The chemical and social effects of ivermectin

Like all medications, ivermectin can have adverse effects, especially if recommended doses are exceeded.

The most severe are neurotoxicity, gastrointestinal problems, allergies due to intoxication and urticaria, among others.

Vomiting, severe diarrhea, muscle pain, fatigue, and headache may also occur.

Those are chemical effects, but there are others that are socially very harmful to the pandemic.

By falsely believing that they are protected by ivermectin, people can let their guard down and neglect hand washing, physical distancing, mask use, and other measures.

Or worse, they can take ivermectin and then purposely put themselves at risk thinking that nothing is going to happen to them.

Archive image.

(Credit: Hector Vivas / Getty Images)

What is needed to have more evidence of ivermectin against covid-19?

Pharmacists should be interested in doing studies on ivermectin, says Dr.
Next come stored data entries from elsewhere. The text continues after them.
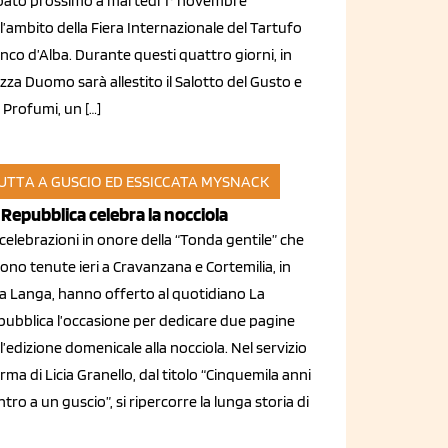
bato prossimo a martedì 1° novembre
l’ambito della Fiera Internazionale del Tartufo
nco d’Alba. Durante questi quattro giorni, in
zza Duomo sarà allestito il Salotto del Gusto e
 Profumi, un […]
UTTA A GUSCIO ED ESSICCATA
MYSNACK
set 2011
 Repubblica celebra la nocciola
celebrazioni in onore della “Tonda gentile” che
sono tenute ieri a Cravanzana e Cortemilia, in
ta Langa, hanno offerto al quotidiano La
pubblica l’occasione per dedicare due pagine
l’edizione domenicale alla nocciola. Nel servizio
irma di Licia Granello, dal titolo “Cinquemila anni
tro a un guscio”, si ripercorre la lunga storia di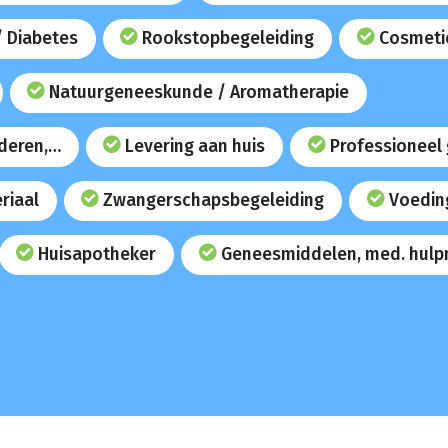
/ Diabetes
Rookstopbegeleiding
Cosmeti
Natuurgeneeskunde / Aromatherapie
uderen,…
Levering aan huis
Professioneel
riaal
Zwangerschapsbegeleiding
Voedin
Huisapotheker
Geneesmiddelen, med. hulp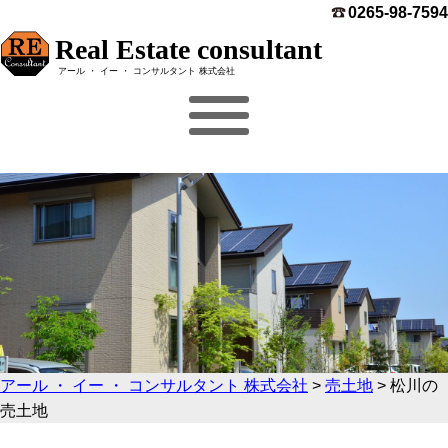
0265-98-7594
Real Estate consultant
アール ・ イー ・ コンサルタント 株式会社
アール ・ イー ・ コンサルタント 株式会社
>
売土地
>
松川の
売土地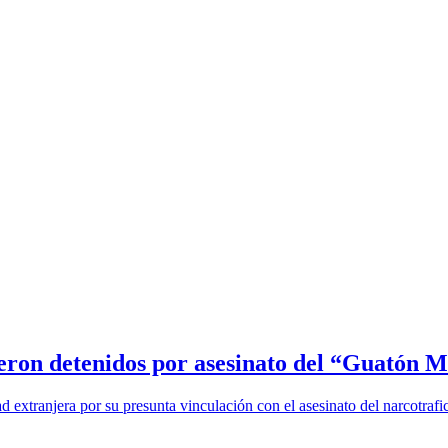
ueron detenidos por asesinato del “Guatón
dad extranjera por su presunta vinculación con el asesinato del narcotr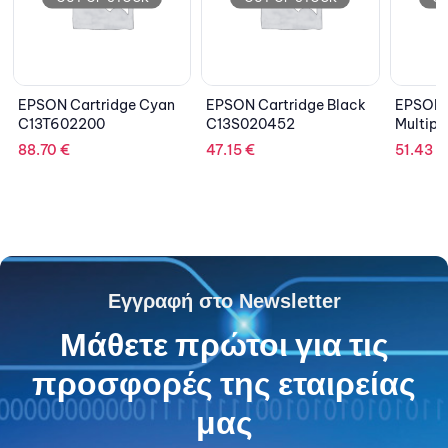
EPSON Cartridge Black
EPSON Cartridge
EPSON
C13S020452
Multipack 3Colors
Light 
C13T05204010
C13T6
47.15
€
51.43
€
88.70
Εγγραφή στο Newsletter
Μάθετε πρώτοι για τις
προσφορές της εταιρείας
μας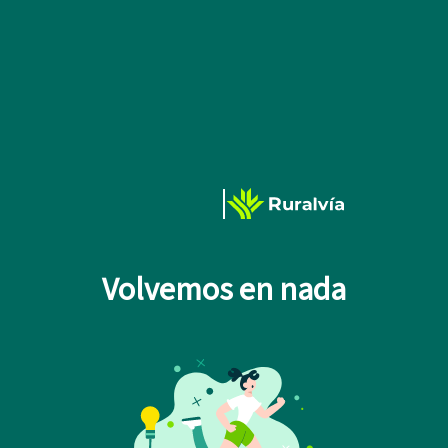
Volvemos en nada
Martinez.

“Studying costs a lot of money.

How good that they were interested in that molecule so that they would get us out of the doubt that everyone has ”.

There are currently more than 100 studies in progress that seek to show whether ivermectin could prove to be useful for covid-19.

These studies do not necessarily endorse the effectiveness of the drug, but they do seek evidence.

Dr. Valerio trusts that international organizations will change their position on ivermectin, "I think time will prove us right."

Paradoxically, the massive use of ivermectin could hinder a study that could lead to confirm or not its efficacy.

According to an article in the journal Nature, the popularity of the drug makes it difficult to find volunteers who have not already taken it, something necessary to check if it works in a clinical study, and also they are not “documenting the possible side effects of the medicine, which it means that valuable security data is being lost. "

LOOK: Colchicine, ivermectin, plitidepsin: what we know about each of these drugs

What if I want to take it?

People keep buying and taking ivermectin, despite everything.

That too is a fact that cannot be denied and that clinicians must address.

"I would explain to my patient that there is no evidence either for or against," says Dr. Huerta about this scenario.

With information from Carolina Melo, Ignacio Grimaldi and Michael Roa of CNN en Español.